**** Given data ****

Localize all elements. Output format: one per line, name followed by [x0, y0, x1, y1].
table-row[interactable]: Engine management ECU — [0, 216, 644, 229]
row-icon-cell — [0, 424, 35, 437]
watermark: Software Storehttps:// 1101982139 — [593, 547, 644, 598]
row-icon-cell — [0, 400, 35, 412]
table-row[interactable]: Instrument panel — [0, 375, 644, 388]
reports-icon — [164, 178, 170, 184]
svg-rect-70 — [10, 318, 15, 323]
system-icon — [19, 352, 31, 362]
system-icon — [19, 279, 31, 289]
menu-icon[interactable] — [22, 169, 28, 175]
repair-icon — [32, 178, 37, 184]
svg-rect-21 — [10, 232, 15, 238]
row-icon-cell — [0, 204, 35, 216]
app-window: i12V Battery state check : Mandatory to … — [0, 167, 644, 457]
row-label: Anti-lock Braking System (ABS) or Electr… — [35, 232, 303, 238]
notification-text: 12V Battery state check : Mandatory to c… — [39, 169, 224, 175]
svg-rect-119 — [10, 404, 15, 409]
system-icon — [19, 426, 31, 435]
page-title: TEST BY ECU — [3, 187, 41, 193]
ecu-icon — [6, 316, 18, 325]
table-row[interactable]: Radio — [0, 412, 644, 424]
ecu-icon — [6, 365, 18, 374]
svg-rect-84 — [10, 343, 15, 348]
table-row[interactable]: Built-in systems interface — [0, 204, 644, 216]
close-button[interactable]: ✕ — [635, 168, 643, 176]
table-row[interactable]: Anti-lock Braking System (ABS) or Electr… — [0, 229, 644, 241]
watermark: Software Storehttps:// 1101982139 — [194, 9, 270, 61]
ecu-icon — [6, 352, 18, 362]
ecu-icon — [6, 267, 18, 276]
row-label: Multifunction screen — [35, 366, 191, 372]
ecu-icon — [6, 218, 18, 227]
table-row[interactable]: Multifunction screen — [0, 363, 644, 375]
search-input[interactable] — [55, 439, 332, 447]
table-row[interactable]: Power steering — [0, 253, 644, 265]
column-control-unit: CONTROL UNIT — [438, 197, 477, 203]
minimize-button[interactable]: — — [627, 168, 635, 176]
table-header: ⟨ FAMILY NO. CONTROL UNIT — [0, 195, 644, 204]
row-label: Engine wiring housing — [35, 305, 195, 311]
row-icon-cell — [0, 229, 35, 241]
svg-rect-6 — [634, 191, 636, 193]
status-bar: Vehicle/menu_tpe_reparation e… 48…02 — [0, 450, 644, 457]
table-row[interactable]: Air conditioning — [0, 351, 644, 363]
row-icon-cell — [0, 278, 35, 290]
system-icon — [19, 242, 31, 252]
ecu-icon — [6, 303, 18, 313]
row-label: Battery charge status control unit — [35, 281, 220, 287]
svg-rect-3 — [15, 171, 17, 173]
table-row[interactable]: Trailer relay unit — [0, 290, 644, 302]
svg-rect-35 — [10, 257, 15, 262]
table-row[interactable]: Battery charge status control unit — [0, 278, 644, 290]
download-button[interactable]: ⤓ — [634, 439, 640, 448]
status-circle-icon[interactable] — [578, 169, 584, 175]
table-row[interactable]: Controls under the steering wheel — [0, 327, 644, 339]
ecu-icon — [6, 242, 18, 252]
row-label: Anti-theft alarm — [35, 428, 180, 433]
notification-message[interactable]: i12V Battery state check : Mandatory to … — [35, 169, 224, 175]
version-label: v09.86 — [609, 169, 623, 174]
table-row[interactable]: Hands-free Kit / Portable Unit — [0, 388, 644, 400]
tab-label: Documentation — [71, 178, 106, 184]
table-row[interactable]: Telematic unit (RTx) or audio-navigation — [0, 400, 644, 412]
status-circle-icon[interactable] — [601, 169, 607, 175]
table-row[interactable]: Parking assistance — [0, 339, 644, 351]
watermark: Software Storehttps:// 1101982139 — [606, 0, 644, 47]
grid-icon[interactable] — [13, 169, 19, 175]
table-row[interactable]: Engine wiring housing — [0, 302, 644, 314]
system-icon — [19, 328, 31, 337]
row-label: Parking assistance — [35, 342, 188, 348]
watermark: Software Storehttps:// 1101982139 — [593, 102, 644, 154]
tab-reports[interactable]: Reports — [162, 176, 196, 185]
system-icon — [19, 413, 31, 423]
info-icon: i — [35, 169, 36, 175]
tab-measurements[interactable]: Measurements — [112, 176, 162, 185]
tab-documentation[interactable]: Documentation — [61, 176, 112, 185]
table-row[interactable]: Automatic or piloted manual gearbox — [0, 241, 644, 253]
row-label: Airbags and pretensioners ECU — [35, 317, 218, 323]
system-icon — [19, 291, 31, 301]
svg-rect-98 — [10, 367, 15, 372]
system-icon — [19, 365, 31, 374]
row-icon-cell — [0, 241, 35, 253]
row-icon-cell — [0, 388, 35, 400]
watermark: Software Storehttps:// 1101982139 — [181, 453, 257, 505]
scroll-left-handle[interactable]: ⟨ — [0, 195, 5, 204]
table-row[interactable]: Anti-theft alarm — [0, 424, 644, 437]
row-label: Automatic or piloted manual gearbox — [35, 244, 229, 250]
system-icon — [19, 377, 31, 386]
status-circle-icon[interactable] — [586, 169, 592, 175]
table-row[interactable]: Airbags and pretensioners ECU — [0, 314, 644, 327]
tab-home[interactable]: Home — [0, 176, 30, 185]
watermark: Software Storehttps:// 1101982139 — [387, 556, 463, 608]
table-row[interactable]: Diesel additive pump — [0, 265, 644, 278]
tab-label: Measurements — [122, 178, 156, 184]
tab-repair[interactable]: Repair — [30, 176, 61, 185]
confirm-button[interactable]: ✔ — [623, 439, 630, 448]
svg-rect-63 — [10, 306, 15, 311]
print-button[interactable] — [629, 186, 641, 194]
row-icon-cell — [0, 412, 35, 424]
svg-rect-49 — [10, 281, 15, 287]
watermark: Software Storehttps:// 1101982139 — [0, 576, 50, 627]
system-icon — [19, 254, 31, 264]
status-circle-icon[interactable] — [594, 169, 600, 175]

****

Task item ::
Copy every line from the records that holds the string "charge".

Your solution ::
row-label: Battery charge status control unit — [35, 281, 220, 287]
table-row[interactable]: Battery charge status control unit — [0, 278, 644, 290]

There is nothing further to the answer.